■ EXERCISE ■
In the entries below, find the lines that include "images" and give their number as the whole reply.

■ Document layout analysis data ■
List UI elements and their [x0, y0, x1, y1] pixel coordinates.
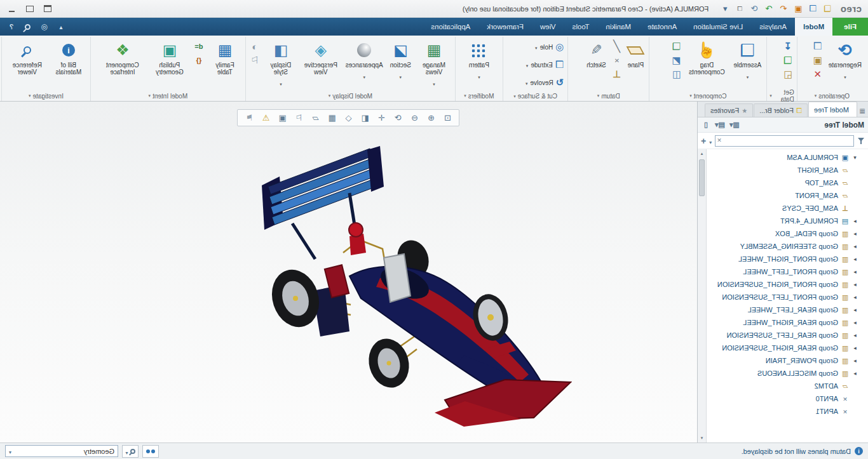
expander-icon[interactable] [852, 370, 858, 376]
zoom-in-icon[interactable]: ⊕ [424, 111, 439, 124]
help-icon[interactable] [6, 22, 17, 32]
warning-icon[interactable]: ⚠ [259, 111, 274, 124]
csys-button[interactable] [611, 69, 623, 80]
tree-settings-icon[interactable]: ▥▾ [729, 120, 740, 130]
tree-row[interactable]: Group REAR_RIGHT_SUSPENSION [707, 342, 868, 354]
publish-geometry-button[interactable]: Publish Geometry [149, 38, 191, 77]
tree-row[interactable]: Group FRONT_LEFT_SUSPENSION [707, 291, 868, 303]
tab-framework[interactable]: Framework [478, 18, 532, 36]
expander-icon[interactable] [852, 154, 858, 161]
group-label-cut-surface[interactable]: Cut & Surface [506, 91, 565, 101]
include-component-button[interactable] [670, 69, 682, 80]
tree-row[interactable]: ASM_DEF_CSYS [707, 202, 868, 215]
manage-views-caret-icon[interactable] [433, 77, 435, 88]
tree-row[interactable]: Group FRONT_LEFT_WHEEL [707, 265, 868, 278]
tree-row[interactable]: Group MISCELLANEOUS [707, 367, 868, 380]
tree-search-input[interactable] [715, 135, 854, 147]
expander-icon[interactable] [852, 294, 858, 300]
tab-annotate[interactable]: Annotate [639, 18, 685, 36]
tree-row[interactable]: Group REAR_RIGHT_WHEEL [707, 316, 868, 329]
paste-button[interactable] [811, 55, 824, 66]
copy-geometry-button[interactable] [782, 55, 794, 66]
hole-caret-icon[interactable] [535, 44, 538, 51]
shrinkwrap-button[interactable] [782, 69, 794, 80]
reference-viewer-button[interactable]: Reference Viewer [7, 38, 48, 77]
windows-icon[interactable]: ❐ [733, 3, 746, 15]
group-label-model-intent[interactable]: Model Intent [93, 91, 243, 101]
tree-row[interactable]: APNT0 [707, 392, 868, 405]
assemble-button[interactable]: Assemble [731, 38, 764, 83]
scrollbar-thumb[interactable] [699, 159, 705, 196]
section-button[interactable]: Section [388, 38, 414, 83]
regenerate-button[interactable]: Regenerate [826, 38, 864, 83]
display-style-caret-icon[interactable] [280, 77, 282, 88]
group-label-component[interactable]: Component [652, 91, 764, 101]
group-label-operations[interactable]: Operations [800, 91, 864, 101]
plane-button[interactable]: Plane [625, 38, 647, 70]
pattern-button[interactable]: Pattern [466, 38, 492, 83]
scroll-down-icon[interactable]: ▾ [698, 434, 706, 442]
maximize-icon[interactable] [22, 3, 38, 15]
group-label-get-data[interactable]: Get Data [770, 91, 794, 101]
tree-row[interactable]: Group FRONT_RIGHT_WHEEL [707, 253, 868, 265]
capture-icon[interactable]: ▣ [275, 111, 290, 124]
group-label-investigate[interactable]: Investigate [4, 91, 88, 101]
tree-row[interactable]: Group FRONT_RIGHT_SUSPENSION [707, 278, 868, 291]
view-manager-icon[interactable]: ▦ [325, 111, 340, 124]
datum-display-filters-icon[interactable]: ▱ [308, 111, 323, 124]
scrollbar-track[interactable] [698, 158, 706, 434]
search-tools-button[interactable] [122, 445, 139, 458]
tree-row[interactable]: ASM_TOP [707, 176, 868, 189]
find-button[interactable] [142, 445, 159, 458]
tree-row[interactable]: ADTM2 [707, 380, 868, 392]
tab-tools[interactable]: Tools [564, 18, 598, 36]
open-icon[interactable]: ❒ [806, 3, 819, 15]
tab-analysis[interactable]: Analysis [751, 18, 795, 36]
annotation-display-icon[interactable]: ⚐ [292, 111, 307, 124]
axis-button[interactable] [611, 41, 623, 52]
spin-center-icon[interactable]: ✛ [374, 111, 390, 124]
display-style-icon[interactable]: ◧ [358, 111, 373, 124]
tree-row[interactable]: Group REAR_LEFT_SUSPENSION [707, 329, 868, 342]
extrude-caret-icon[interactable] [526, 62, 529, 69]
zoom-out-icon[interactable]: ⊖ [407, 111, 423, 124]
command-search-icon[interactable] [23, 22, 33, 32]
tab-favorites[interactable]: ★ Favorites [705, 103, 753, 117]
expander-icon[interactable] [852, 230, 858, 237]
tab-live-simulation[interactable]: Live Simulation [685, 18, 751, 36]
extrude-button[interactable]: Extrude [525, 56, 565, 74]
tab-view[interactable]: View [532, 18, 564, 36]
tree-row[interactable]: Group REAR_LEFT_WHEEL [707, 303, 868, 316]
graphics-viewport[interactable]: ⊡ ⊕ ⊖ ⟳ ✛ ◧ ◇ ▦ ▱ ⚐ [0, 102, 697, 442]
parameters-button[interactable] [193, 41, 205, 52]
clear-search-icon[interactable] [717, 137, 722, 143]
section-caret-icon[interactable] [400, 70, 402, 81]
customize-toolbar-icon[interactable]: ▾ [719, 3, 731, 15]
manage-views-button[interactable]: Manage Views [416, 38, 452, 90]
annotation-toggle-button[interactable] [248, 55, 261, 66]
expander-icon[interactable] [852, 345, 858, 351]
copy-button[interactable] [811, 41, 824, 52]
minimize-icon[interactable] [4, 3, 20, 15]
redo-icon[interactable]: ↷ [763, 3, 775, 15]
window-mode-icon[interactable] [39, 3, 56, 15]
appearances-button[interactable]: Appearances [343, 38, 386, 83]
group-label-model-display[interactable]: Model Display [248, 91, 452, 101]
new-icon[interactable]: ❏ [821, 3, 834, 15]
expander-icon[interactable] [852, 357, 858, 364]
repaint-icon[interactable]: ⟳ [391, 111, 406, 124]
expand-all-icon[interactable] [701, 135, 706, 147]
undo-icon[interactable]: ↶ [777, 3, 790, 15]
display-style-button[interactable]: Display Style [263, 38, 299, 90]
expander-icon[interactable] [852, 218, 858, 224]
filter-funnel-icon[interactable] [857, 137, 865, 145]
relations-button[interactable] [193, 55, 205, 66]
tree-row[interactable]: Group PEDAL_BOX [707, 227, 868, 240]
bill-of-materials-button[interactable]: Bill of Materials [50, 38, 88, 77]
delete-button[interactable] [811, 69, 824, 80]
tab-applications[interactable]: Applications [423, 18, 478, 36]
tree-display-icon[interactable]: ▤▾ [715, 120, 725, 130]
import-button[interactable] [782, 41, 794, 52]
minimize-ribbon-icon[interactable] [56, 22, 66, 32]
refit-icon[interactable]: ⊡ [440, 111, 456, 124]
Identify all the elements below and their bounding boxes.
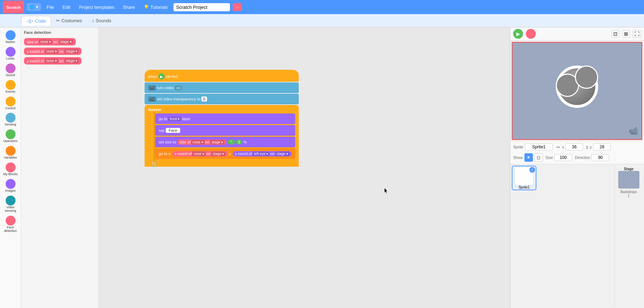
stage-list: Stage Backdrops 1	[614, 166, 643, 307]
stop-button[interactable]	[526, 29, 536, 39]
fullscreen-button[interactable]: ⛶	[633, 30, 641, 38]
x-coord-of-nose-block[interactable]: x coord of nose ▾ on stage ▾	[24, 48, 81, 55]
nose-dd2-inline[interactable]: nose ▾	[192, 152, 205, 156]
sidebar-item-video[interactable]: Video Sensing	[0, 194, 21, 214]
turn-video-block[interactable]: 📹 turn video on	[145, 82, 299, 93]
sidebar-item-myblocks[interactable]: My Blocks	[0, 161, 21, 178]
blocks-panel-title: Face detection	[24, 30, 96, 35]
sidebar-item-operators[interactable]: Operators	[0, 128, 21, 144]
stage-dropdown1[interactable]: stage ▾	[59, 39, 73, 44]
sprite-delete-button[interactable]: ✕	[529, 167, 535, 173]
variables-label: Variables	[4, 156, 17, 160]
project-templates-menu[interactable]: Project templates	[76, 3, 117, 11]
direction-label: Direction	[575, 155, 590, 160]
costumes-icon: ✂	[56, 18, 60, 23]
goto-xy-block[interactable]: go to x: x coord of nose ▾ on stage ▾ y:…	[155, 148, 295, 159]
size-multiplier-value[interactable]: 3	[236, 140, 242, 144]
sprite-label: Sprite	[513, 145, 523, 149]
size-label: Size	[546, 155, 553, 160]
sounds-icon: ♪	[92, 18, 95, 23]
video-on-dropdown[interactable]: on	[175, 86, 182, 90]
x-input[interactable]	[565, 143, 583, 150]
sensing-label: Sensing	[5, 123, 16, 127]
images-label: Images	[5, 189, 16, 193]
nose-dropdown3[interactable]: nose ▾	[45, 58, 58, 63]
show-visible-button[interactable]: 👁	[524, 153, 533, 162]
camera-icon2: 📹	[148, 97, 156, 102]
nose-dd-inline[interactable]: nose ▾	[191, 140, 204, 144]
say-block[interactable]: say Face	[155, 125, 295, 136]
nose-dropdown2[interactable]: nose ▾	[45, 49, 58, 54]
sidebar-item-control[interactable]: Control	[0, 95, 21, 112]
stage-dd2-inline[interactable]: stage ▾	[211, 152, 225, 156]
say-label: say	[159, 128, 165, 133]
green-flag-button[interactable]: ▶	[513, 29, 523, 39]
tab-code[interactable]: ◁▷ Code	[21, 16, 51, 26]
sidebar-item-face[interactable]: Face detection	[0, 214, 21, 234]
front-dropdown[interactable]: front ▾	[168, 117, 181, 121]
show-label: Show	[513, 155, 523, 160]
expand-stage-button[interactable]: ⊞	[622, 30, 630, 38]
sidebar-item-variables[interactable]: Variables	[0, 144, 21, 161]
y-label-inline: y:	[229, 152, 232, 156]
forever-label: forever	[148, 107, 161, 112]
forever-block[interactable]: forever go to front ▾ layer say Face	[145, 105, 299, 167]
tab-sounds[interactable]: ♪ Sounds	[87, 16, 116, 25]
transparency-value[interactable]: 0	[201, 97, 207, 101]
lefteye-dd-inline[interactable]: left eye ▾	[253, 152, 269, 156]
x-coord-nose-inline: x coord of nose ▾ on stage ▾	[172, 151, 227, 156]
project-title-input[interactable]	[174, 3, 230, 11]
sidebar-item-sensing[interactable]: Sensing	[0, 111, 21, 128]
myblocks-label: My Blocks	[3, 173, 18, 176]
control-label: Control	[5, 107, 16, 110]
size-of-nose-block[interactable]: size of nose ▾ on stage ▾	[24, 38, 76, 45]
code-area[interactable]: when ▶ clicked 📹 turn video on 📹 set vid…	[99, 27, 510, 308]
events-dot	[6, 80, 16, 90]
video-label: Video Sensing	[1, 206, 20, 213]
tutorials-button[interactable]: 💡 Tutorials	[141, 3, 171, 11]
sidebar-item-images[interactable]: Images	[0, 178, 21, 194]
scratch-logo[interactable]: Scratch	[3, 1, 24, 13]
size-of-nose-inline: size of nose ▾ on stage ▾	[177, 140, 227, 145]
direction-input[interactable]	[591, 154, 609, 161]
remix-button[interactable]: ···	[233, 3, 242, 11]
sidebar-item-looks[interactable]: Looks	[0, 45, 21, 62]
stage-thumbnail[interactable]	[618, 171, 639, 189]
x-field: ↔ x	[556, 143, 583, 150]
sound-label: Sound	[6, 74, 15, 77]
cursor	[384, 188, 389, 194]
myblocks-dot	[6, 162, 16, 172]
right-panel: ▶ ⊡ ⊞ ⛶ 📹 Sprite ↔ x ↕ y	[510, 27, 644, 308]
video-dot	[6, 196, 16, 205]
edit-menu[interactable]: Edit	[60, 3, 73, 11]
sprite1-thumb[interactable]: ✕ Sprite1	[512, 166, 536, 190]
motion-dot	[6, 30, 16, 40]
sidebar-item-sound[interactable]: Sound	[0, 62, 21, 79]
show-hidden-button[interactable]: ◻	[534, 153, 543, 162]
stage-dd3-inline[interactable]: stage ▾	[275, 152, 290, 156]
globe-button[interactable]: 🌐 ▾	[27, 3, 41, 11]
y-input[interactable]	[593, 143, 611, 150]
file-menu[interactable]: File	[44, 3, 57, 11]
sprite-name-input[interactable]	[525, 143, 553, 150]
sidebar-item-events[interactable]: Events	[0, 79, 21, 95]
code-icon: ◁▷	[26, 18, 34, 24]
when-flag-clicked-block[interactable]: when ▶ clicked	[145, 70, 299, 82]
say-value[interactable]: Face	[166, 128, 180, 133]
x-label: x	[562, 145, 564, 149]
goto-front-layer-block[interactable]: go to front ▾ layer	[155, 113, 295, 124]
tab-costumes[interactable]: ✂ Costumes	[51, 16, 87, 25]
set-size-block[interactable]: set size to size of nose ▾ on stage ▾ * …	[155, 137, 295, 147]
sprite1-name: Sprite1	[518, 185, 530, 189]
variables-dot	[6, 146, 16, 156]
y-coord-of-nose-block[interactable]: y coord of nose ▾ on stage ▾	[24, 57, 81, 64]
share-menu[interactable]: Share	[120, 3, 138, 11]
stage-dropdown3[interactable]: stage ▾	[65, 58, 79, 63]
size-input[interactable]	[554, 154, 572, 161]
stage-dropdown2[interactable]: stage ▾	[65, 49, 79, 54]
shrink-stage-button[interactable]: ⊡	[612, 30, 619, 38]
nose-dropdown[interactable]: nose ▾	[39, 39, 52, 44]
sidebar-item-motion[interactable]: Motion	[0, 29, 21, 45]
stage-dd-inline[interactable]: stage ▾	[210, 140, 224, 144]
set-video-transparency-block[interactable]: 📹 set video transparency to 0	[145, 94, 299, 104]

■ FINISHED EXERCISE ■
2